TASK ITEM: Print out all of the records exactly; no picture belongs in the result.

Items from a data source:
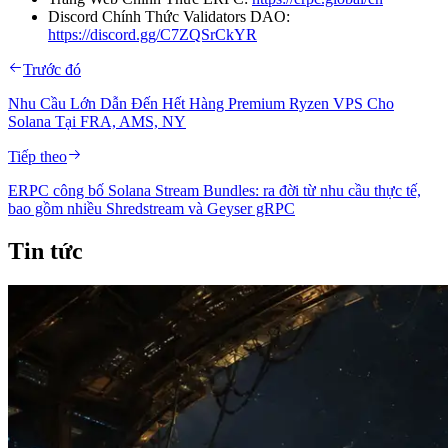
Discord Chính Thức Validators DAO:
https://discord.gg/C7ZQSrCkYR
Trước đó
Nhu Cầu Lớn Dẫn Đến Hết Hàng Premium Ryzen VPS Cho
Solana Tại FRA, AMS, NY
Tiếp theo
ERPC công bố Solana Stream Bundles: ra đời từ nhu cầu thực tế,
bao gồm nhiều Shredstream và Geyser gRPC
Tin tức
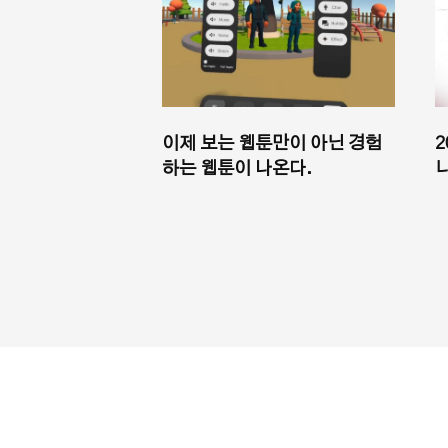
이제 보는 웹툰만이 아닌 경험
2
하는 웹툰이 나온다.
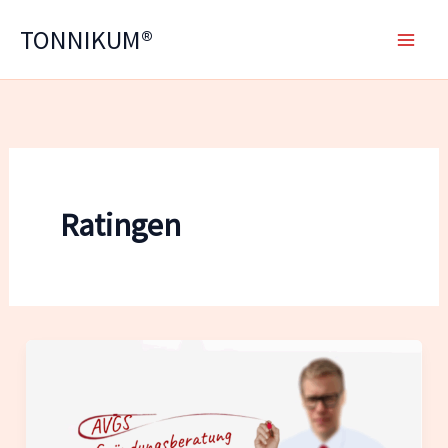
Zum
TONNIKUM®
Inhalt
springen
Ratingen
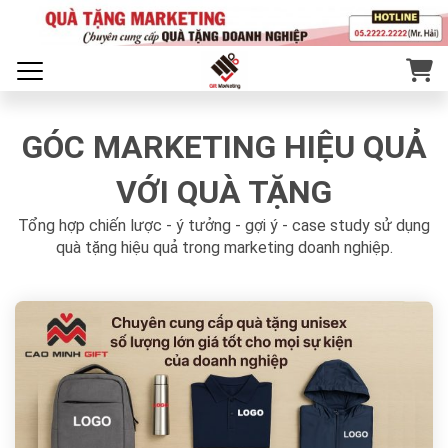
GÓC MARKETING HIỆU QUẢ
VỚI QUÀ TẶNG
Tổng hợp chiến lược - ý tưởng - gợi ý - case study sử dụng
quà tặng hiệu quả trong marketing doanh nghiệp.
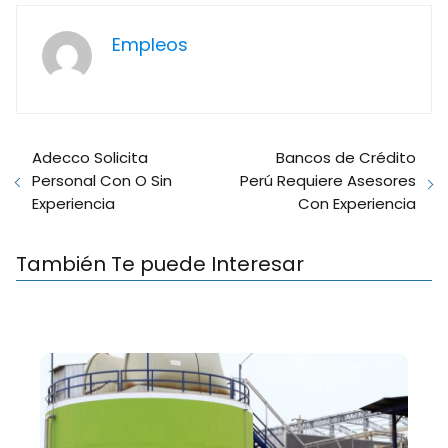
Empleos
Adecco Solicita
Bancos de Crédito
Personal Con O Sin
Perú Requiere Asesores
Experiencia
Con Experiencia
También Te puede Interesar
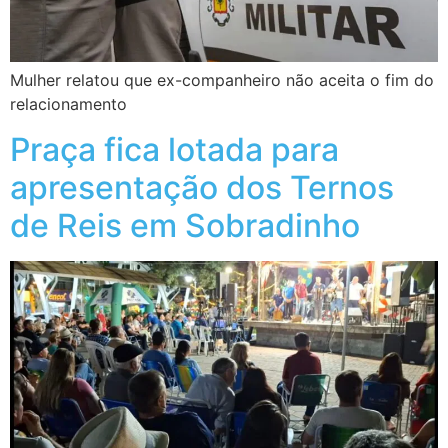
Mulher relatou que ex-companheiro não aceita o fim do
relacionamento
Praça fica lotada para
apresentação dos Ternos
de Reis em Sobradinho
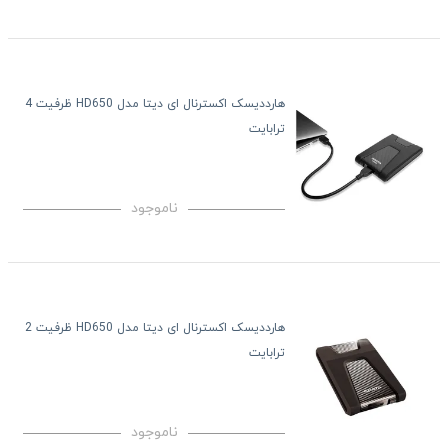
هارددیسک اکسترنال ای دیتا مدل HD650 ظرفیت 4
ترابایت
ناموجود
هارددیسک اکسترنال ای دیتا مدل HD650 ظرفیت 2
ترابایت
ناموجود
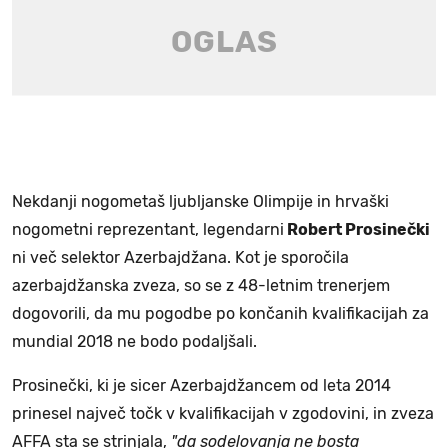
Nekdanji nogometaš ljubljanske Olimpije in hrvaški
nogometni reprezentant, legendarni
Robert Prosinečki
ni več selektor Azerbajdžana. Kot je sporočila
azerbajdžanska zveza, so se z 48-letnim trenerjem
dogovorili, da mu pogodbe po končanih kvalifikacijah za
mundial 2018 ne bodo podaljšali.
Prosinečki, ki je sicer Azerbajdžancem od leta 2014
prinesel največ točk v kvalifikacijah v zgodovini, in zveza
AFFA sta se strinjala,
"da sodelovanja ne bosta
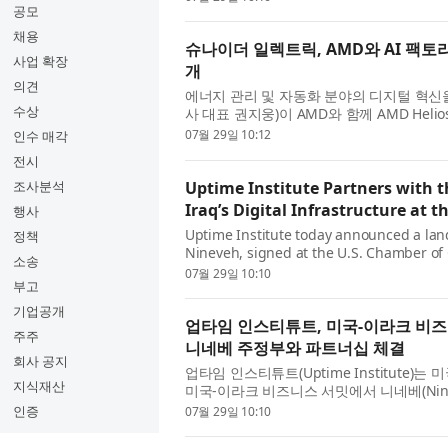
공모
채용
슈나이더 일렉트릭, AMD와 AI 팩토리 
사업 확장
개
의견
에너지 관리 및 자동화 분야의 디지털 혁신
수상
사 대표 권지웅)이 AMD와 함께 AMD He
증을 완료했다고 밝혔다. 이번 레퍼런스 디자인
07월 29일 10:12
인수 매각
전시
Uptime Institute Partners with 
조사분석
Iraq’s Digital Infrastructure at 
행사
Uptime Institute today announced a lan
정책
Nineveh, signed at the U.S. Chamber of
소송
the region’s digital transformation and a
07월 29일 10:10
부고
기업공개
업타임 인스티튜트, 미국-이라크 비즈
주주
니네베 주정부와 파트너십 체결
회사 공지
업타임 인스티튜트(Uptime Institute)는 미
지식재산
미국-이라크 비즈니스 서밋에서 니네베(Ni
고 발표했다. 이 파트너십은 역내 디지털 전
인증
07월 29일 10:10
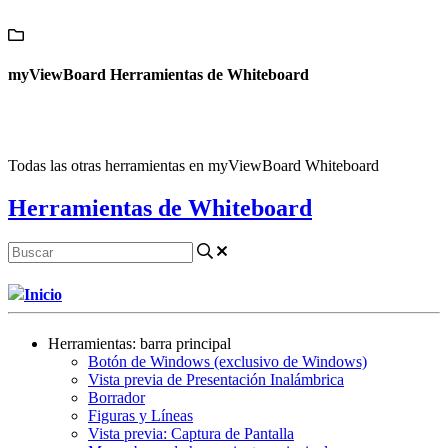
Contáctanos
myViewBoard Herramientas de Whiteboard
Todas las otras herramientas en myViewBoard Whiteboard
Herramientas de Whiteboard
Inicio
Herramientas: barra principal
Botón de Windows (exclusivo de Windows)
Vista previa de Presentación Inalámbrica
Borrador
Figuras y Líneas
Vista previa: Captura de Pantalla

WRITTEN SOLUTION:
Discord Chính Thức Validators DAO:
https://discord.gg/C7ZQSrCkYR
Trước đó
Nhu Cầu Lớn Dẫn Đến Hết Hàng Premium Ryzen VPS Cho
Solana Tại FRA, AMS, NY
Tiếp theo
ERPC công bố Solana Stream Bundles: ra đời từ nhu cầu thực tế,
bao gồm nhiều Shredstream và Geyser gRPC
Tin tức
이제 보는 웹툰만이 아닌 경험
2
하는 웹툰이 나온다.
Zum
TONNIKUM®
Inhalt
springen
Ratingen
GÓC MARKETING HIỆU QUẢ
VỚI QUÀ TẶNG
Tổng hợp chiến lược - ý tưởng - gợi ý - case study sử dụng
quà tặng hiệu quả trong marketing doanh nghiệp.
Empleos
Adecco Solicita
Bancos de Crédito
Personal Con O Sin
Perú Requiere Asesores
Experiencia
Con Experiencia
También Te puede Interesar
Mulher relatou que ex-companheiro não aceita o fim do
relacionamento
Praça fica lotada para
apresentação dos Ternos
de Reis em Sobradinho
هارددیسک اکسترنال ای دیتا مدل HD650 ظرفیت 4
ترابایت
ناموجود
هارددیسک اکسترنال ای دیتا مدل HD650 ظرفیت 2
ترابایت
ناموجود
Nekdanji nogometaš ljubljanske Olimpije in hrvaški
nogometni reprezentant, legendarni
Robert Prosinečki
ni več selektor Azerbajdžana. Kot je sporočila
azerbajdžanska zveza, so se z 48-letnim trenerjem
dogovorili, da mu pogodbe po končanih kvalifikacijah za
mundial 2018 ne bodo podaljšali.
Prosinečki, ki je sicer Azerbajdžancem od leta 2014
prinesel največ točk v kvalifikacijah v zgodovini, in zveza
AFFA sta se strinjala,
"da sodelovanja ne bosta
공모
채용
슈나이더 일렉트릭, AMD와 AI 팩토리 
사업 확장
개
의견
에너지 관리 및 자동화 분야의 디지털 혁신
수상
사 대표 권지웅)이 AMD와 함께 AMD He
증을 완료했다고 밝혔다. 이번 레퍼런스 디자인
07월 29일 10:12
인수 매각
전시
Uptime Institute Partners with 
조사분석
Iraq’s Digital Infrastructure at 
행사
Uptime Institute today announced a lan
정책
Nineveh, signed at the U.S. Chamber of
소송
the region’s digital transformation and a
07월 29일 10:10
부고
기업공개
업타임 인스티튜트, 미국-이라크 비즈
주주
니네베 주정부와 파트너십 체결
회사 공지
업타임 인스티튜트(Uptime Institute)는 미
지식재산
미국-이라크 비즈니스 서밋에서 니네베(Ni
고 발표했다. 이 파트너십은 역내 디지털 전
인증
07월 29일 10:10
Contáctanos
myViewBoard Herramientas de Whiteboard
Todas las otras herramientas en myViewBoard Whiteboard
Herramientas de Whiteboard
Inicio
Herramientas: barra principal
Botón de Windows (exclusivo de Windows)
Vista previa de Presentación Inalámbrica
Borrador
Figuras y Líneas
Vista previa: Captura de Pantalla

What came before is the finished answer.